How Old is your Lake?

How old is your lake?

Bodies of water, like all living things, go through an aging process. In lakes, it’s called “Eutrophication.”  Lakes age at different rates, some taking only a few hundred years, others taking thousands of years to grow old.

As a rule, the more nutrients they get, the faster lakes age. In general (and there are many exceptions) a young lake was most recently covered by a glacier. Older lakes were uncovered earlier, as glaciers receded from south to north.

But, your old lake may only be a few hundred years, or even just a few decades old. Or you could be on a young lake that’s many thousands of years old. It’s not years that define the age of your lake — it’s their “traits.”

Young lakes are called Oligotrophic.

Example: Lake Superior

Traits of young lakes —

Steep shorelines at the water’s edge

Primarily conifers (pines) along the shore

Deep with steep drop offs near shore

Lake bottom is mostly rocky

Water is extremely clear

Has very few, if any, aquatic weeds

High oxygen concentrations

Populated with cold water fish — trout, steelhead, salmon

Over time, shorelines erode and become less steep. Rocks on the lake bottom grind against each other creating sand.

More plant life emerges on shore and in the water. The lake reaches middle age.

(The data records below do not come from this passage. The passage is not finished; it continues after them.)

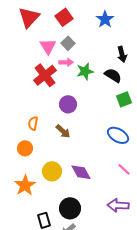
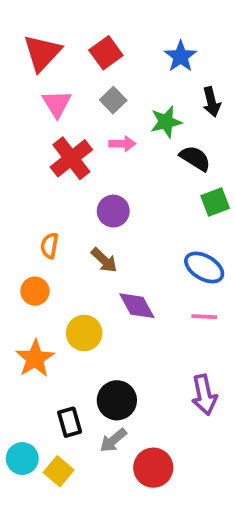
pink triangle: (48, 46) -> (57, 104), moved
black arrow: (122, 54) -> (211, 102), moved
pink arrow: (66, 62) -> (122, 144), moved
green star: (85, 71) -> (166, 122), moved
pink line: (124, 169) -> (204, 317), moved, turned -40
purple diamond: (81, 172) -> (137, 306), moved
purple arrow: (118, 205) -> (204, 395), turned -105

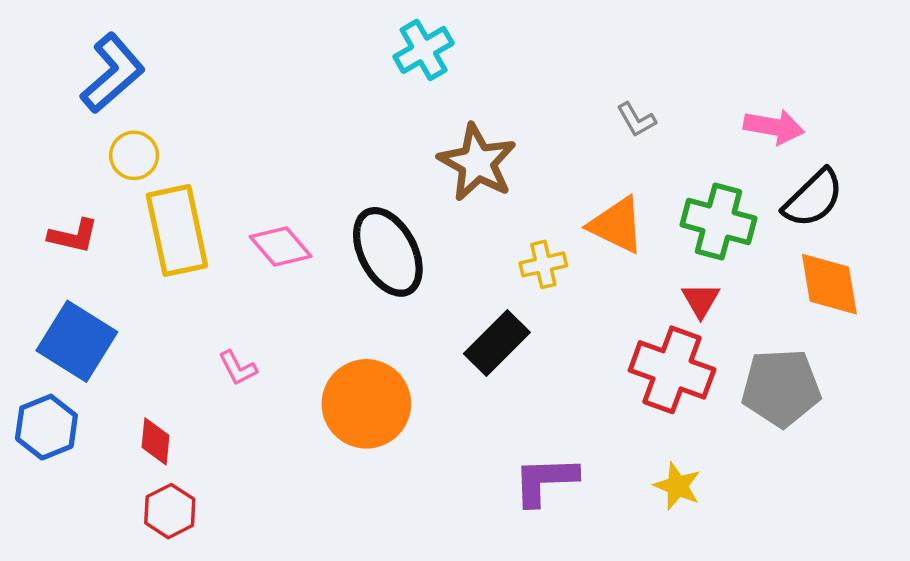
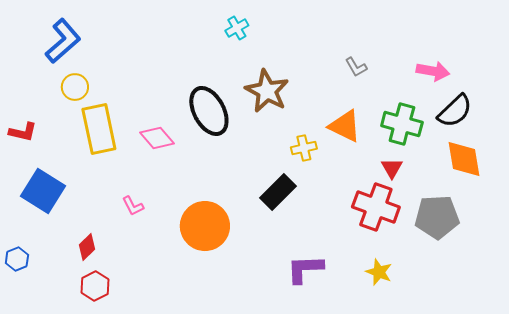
cyan cross: (424, 50) -> (237, 28), size x0.7
red L-shape: (73, 236) -> (23, 132), moved
black ellipse: (388, 252) -> (209, 111), moved
blue hexagon: (46, 427) -> (17, 259), moved, size x0.7
red diamond: (156, 441) -> (87, 247), turned 40

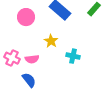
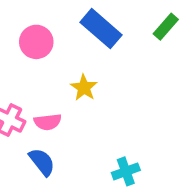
cyan cross: (73, 56) -> (126, 171), moved, turned -32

Middle-aged lakes are called Mesotrophic

Example: Lake Michigan

Traits include:

Gentler, sandy shorelines

Pines and deciduous trees, like oak, maple and ash along the shore

Mostly sand lake bottom

A few aquatic weeds and more diverse plants on the shoreline

Less deep than oligotrophic lakes

Water is still quite clear

Good oxygen content

Supports cold and warm water fish, like bass, perch and bluegill

Over more time, lakes gain nutrients as leaves, plants, and other organic material decays. The lake bottom fills with silt and sediment. The lake has become an old lake.

Old lakes are called Eutrophic

Example: Your Lake  (or you probably wouldn’t be reading this).

Traits include:

Gentle, mostly flat shorelines

Mostly deciduous trees along the shore, many types of plants on shore

Quite shallow compared with younger lakes

Less oxygen in water

Water is usually “stained” from organic material

Heavy aquatic weed growth

Few cold water fish. But bass, panfish, pike and carp thrive

It is the nature of lakes to fill in. As time passes, your lake becomes shallower, more shoreline erodes, trees fall in, leaves, dust and dirt blow in, weeds become thicker and grow out farther, die, decay and add to the bottom.

There are several names for bodies of water that were once lakes. They’re called bogs, swamps, wetlands and finally, “darn good farmland!” It’s a slow, but inevitable, natural process.

In the distant future, new glacial eras will likely create new landscapes and carve out new lakes. The aging process will begin again.